Kita ini, imbuhnya, bukan manusia zaman dulu, tapi manusia hari ini, yang berpikir maju. “Kita bisa belajar dari negara-negara maju, dan jangan hanya ikut-ikutan. Tapi jadilah bangsa yang move on dari masa lalu,” ujar gadis kelahiran Palla Hilir, 13 November 1988 yang sejak sekolah sudah aktif berorganisasi ini. Lidya yang mantan Bendahara Umum Pengurus Pusat PMKRI menerangkan, pelajaran yang dapat kita petik dari Pilkada tahun 2014-2018, yaitu kurangi cara berpikir untuk menghalalkan berbagai cara untuk memenangkan calon.
“Kita tidak mau melukai orang lain. Kepentingan kita hari ini adalah kepentingan yang matang. Melihat Pilkada kemarin, juga Pileg dan Pilpres 2014, kita tak mau memunculkan isu-isu SARA atau isu lain,” ujar delegasi dari Indonesia di acara pertemuan International Movement Chatolic Student (IMCS) Asia Pasifik di Bangladesh (2012) ini.

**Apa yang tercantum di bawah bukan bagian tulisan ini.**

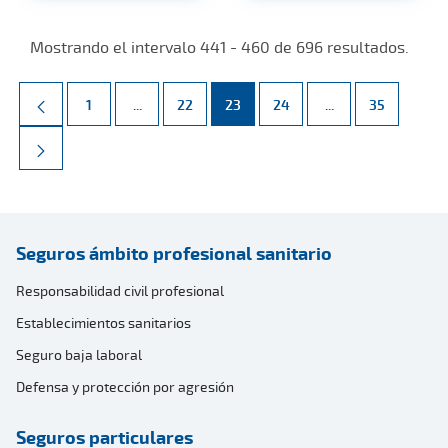
Mostrando el intervalo 441 - 460 de 696 resultados.
Página
Páginas intermedias Use TAB para desplazarse.
Página
Página
Página
Páginas intermed
Página
1
...
22
23
24
...
35
Seguros ámbito profesional sanitario
Responsabilidad civil profesional
Establecimientos sanitarios
Seguro baja laboral
Defensa y protección por agresión
Seguros particulares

“Sebagai bangsa yang maju dan cerdas, mari kita melihat ke depan kepentingan sesama. Bukan kepentingan kelompok. Kita sebagai rakyat biasa mari wujudkan pesta demokrasi yang benar-benar mementingkan kepentingan sesama. Kita mesti utamakan kepentingan bersama, karena bangsa Indonesia yang majemuk. Bangsa kita mesti cerdas, dan bangsa yang fleksibel dengan zamannya. Jadi dengan itu, kita bisa melihat bahwa kebutuhan kita sehari-hari bisa dicapai dengan hasil keputusan hati nurani kita pada saat mengikuti pesta demokrasi,” papar Ketua Delegasi mewakili International Movement Chatolic Students (IMCS) Asia Pasifik pada Kongres International Movement Chatolic Student (IMCS) International di Filipina pada 2015 lalu.
Lidya Natalia Sartono kini masih menekuni studi S3 Ilmu Manajemen Pendidikan di UNJ (Universitas Negeri Jakarta). Sedangkan pekerjaannya sehari-hari mengajar atau dosen di Universitas Indraprasta PGRI, Jakarta. Dan ia mengajar mata kuliah Teknik dan MIPA.